US company InMusic – who owns Numark, Rane, and Denon DJ – has confirmed it is considering legal action in a number of territories to block the acquisition of Serato by Pioneer DJ’s parent company, AlphaTheta.
Pioneer DJ confirmed the 100 million dollar deal back in July, which is still pending approval by the New Zealand government’s Overseas Investment Office where Serato is headquartered.
If the acquisition were to go through, the two leading DJ software platforms, Serato and rekordbox, would have a combined market share of 90%, essentially giving AlphaTheta dominance over the market.
As part of a broader publicity campaign, InMusic CEO Jack O’Donnell recently featured in an advertorial discussing the controversial buyout, suggesting the sale would hand a monopoly to its rival in that global niche, and that it would not be practical for them to continue using Serato’s software if the deal was completed.
Here are highlights from the article:
“When we work with Serato, we give them our product up to a year ahead of time so they can analyse it and put the software in.

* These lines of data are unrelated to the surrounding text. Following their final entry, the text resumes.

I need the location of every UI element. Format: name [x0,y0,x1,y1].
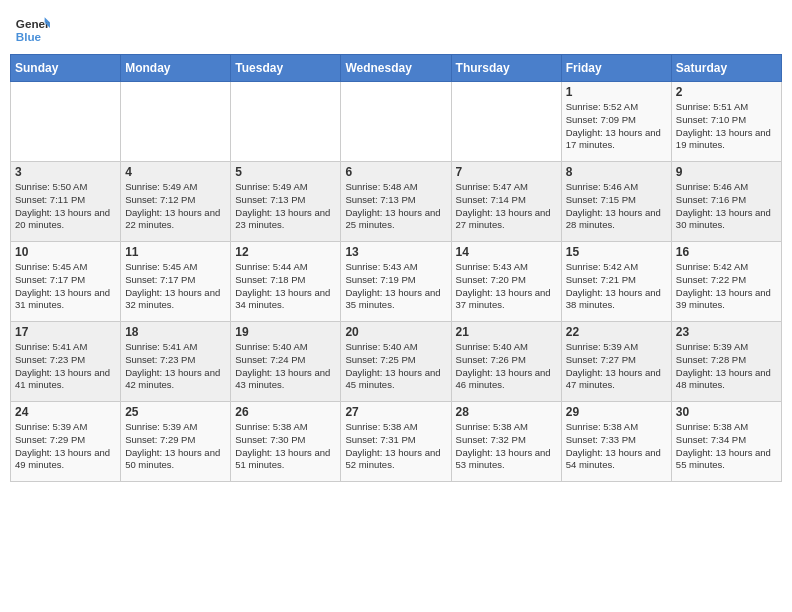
day-cell: 27Sunrise: 5:38 AMSunset: 7:31 PMDayligh… [341,402,451,482]
day-number: 14 [456,245,557,259]
day-cell: 25Sunrise: 5:39 AMSunset: 7:29 PMDayligh… [121,402,231,482]
svg-text:Blue: Blue [16,30,42,43]
day-cell: 29Sunrise: 5:38 AMSunset: 7:33 PMDayligh… [561,402,671,482]
week-row-2: 3Sunrise: 5:50 AMSunset: 7:11 PMDaylight… [11,162,782,242]
day-number: 5 [235,165,336,179]
day-number: 9 [676,165,777,179]
day-cell: 6Sunrise: 5:48 AMSunset: 7:13 PMDaylight… [341,162,451,242]
day-cell: 26Sunrise: 5:38 AMSunset: 7:30 PMDayligh… [231,402,341,482]
day-number: 11 [125,245,226,259]
day-number: 22 [566,325,667,339]
day-info: Sunrise: 5:46 AMSunset: 7:15 PMDaylight:… [566,181,667,232]
day-cell: 12Sunrise: 5:44 AMSunset: 7:18 PMDayligh… [231,242,341,322]
day-cell [11,82,121,162]
day-info: Sunrise: 5:51 AMSunset: 7:10 PMDaylight:… [676,101,777,152]
day-cell: 3Sunrise: 5:50 AMSunset: 7:11 PMDaylight… [11,162,121,242]
day-cell [451,82,561,162]
day-info: Sunrise: 5:45 AMSunset: 7:17 PMDaylight:… [125,261,226,312]
day-number: 19 [235,325,336,339]
day-info: Sunrise: 5:45 AMSunset: 7:17 PMDaylight:… [15,261,116,312]
day-cell: 20Sunrise: 5:40 AMSunset: 7:25 PMDayligh… [341,322,451,402]
logo: General Blue [14,10,50,46]
day-info: Sunrise: 5:52 AMSunset: 7:09 PMDaylight:… [566,101,667,152]
day-cell [121,82,231,162]
day-cell: 14Sunrise: 5:43 AMSunset: 7:20 PMDayligh… [451,242,561,322]
weekday-sunday: Sunday [11,55,121,82]
weekday-friday: Friday [561,55,671,82]
day-number: 4 [125,165,226,179]
day-info: Sunrise: 5:46 AMSunset: 7:16 PMDaylight:… [676,181,777,232]
day-number: 12 [235,245,336,259]
day-cell: 11Sunrise: 5:45 AMSunset: 7:17 PMDayligh… [121,242,231,322]
day-info: Sunrise: 5:38 AMSunset: 7:30 PMDaylight:… [235,421,336,472]
day-cell: 24Sunrise: 5:39 AMSunset: 7:29 PMDayligh… [11,402,121,482]
day-info: Sunrise: 5:38 AMSunset: 7:32 PMDaylight:… [456,421,557,472]
day-number: 8 [566,165,667,179]
day-cell [231,82,341,162]
day-number: 7 [456,165,557,179]
weekday-header-row: SundayMondayTuesdayWednesdayThursdayFrid… [11,55,782,82]
day-info: Sunrise: 5:40 AMSunset: 7:25 PMDaylight:… [345,341,446,392]
day-info: Sunrise: 5:38 AMSunset: 7:31 PMDaylight:… [345,421,446,472]
page-header: General Blue [10,10,782,46]
day-number: 20 [345,325,446,339]
day-number: 18 [125,325,226,339]
day-cell: 15Sunrise: 5:42 AMSunset: 7:21 PMDayligh… [561,242,671,322]
day-info: Sunrise: 5:40 AMSunset: 7:24 PMDaylight:… [235,341,336,392]
day-number: 29 [566,405,667,419]
day-cell: 1Sunrise: 5:52 AMSunset: 7:09 PMDaylight… [561,82,671,162]
day-number: 26 [235,405,336,419]
day-info: Sunrise: 5:39 AMSunset: 7:29 PMDaylight:… [125,421,226,472]
day-number: 2 [676,85,777,99]
day-cell: 8Sunrise: 5:46 AMSunset: 7:15 PMDaylight… [561,162,671,242]
day-cell: 22Sunrise: 5:39 AMSunset: 7:27 PMDayligh… [561,322,671,402]
day-cell: 16Sunrise: 5:42 AMSunset: 7:22 PMDayligh… [671,242,781,322]
week-row-1: 1Sunrise: 5:52 AMSunset: 7:09 PMDaylight… [11,82,782,162]
day-cell: 2Sunrise: 5:51 AMSunset: 7:10 PMDaylight… [671,82,781,162]
weekday-thursday: Thursday [451,55,561,82]
day-cell: 18Sunrise: 5:41 AMSunset: 7:23 PMDayligh… [121,322,231,402]
day-cell: 9Sunrise: 5:46 AMSunset: 7:16 PMDaylight… [671,162,781,242]
day-cell: 5Sunrise: 5:49 AMSunset: 7:13 PMDaylight… [231,162,341,242]
day-cell: 17Sunrise: 5:41 AMSunset: 7:23 PMDayligh… [11,322,121,402]
day-info: Sunrise: 5:44 AMSunset: 7:18 PMDaylight:… [235,261,336,312]
day-info: Sunrise: 5:41 AMSunset: 7:23 PMDaylight:… [125,341,226,392]
weekday-monday: Monday [121,55,231,82]
weekday-saturday: Saturday [671,55,781,82]
weekday-tuesday: Tuesday [231,55,341,82]
day-info: Sunrise: 5:42 AMSunset: 7:21 PMDaylight:… [566,261,667,312]
day-number: 27 [345,405,446,419]
day-info: Sunrise: 5:43 AMSunset: 7:19 PMDaylight:… [345,261,446,312]
day-number: 17 [15,325,116,339]
logo-icon: General Blue [14,10,50,46]
day-info: Sunrise: 5:50 AMSunset: 7:11 PMDaylight:… [15,181,116,232]
day-number: 1 [566,85,667,99]
day-cell [341,82,451,162]
day-number: 10 [15,245,116,259]
day-cell: 4Sunrise: 5:49 AMSunset: 7:12 PMDaylight… [121,162,231,242]
day-cell: 28Sunrise: 5:38 AMSunset: 7:32 PMDayligh… [451,402,561,482]
day-info: Sunrise: 5:47 AMSunset: 7:14 PMDaylight:… [456,181,557,232]
day-info: Sunrise: 5:43 AMSunset: 7:20 PMDaylight:… [456,261,557,312]
day-info: Sunrise: 5:39 AMSunset: 7:29 PMDaylight:… [15,421,116,472]
day-number: 28 [456,405,557,419]
day-info: Sunrise: 5:38 AMSunset: 7:33 PMDaylight:… [566,421,667,472]
day-info: Sunrise: 5:38 AMSunset: 7:34 PMDaylight:… [676,421,777,472]
day-number: 13 [345,245,446,259]
week-row-3: 10Sunrise: 5:45 AMSunset: 7:17 PMDayligh… [11,242,782,322]
day-number: 15 [566,245,667,259]
day-info: Sunrise: 5:39 AMSunset: 7:27 PMDaylight:… [566,341,667,392]
day-number: 21 [456,325,557,339]
weekday-wednesday: Wednesday [341,55,451,82]
day-number: 25 [125,405,226,419]
day-cell: 10Sunrise: 5:45 AMSunset: 7:17 PMDayligh… [11,242,121,322]
day-info: Sunrise: 5:49 AMSunset: 7:13 PMDaylight:… [235,181,336,232]
day-cell: 7Sunrise: 5:47 AMSunset: 7:14 PMDaylight… [451,162,561,242]
day-info: Sunrise: 5:40 AMSunset: 7:26 PMDaylight:… [456,341,557,392]
day-cell: 19Sunrise: 5:40 AMSunset: 7:24 PMDayligh… [231,322,341,402]
day-info: Sunrise: 5:42 AMSunset: 7:22 PMDaylight:… [676,261,777,312]
day-info: Sunrise: 5:48 AMSunset: 7:13 PMDaylight:… [345,181,446,232]
calendar-body: 1Sunrise: 5:52 AMSunset: 7:09 PMDaylight… [11,82,782,482]
day-cell: 30Sunrise: 5:38 AMSunset: 7:34 PMDayligh… [671,402,781,482]
day-number: 16 [676,245,777,259]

If I was handing it to the new dominant player, I’m essentially handing it to my competitor.”
‘’Pioneer was the other major supplier of DJ software, Rekordbox, and had about a 72% share of the global market for DJ audio equipment, while InMusic had about an 18% share’’.
The acquisition of Serato by AlphaTheta would “essentially eliminate competition”, creating a monopoly for the DJ industry, he said.
“I am quite confident what’s happening here and it’s an outrage as far as I’m concerned. In any market when you eliminate competition, it has an effect on consumers. It’s going to raise prices, eliminate innovation and limit choice. So it’s a big thing for a small industry.”
It would take InMusic three to five years to develop its own software from scratch and even then it would be “chasing a tail”, as once DJs were used to using one type of software they had little incentive to learn something else, he said.
O’Donnell went on to say that InMusic had “engaged legal representation in the US, UK, and Japan. While New Zealand is the battleground, this is a global fight, as this is a global issue.”
“We’re in early discussions with them, but we think we have legal grounds to fight in multiple jurisdictions.”
A Commerce Commission spokesperson said it was making inquiries to understand how the transaction could affect competition, while making clear its remit was only to consider markets in New Zealand.
It had not received a clearance or authorisation application from AlphaTheta for the acquisition, she said.
The Overseas Investment Office, which is yet to approve the deal, is apparently not focussed on competition issues.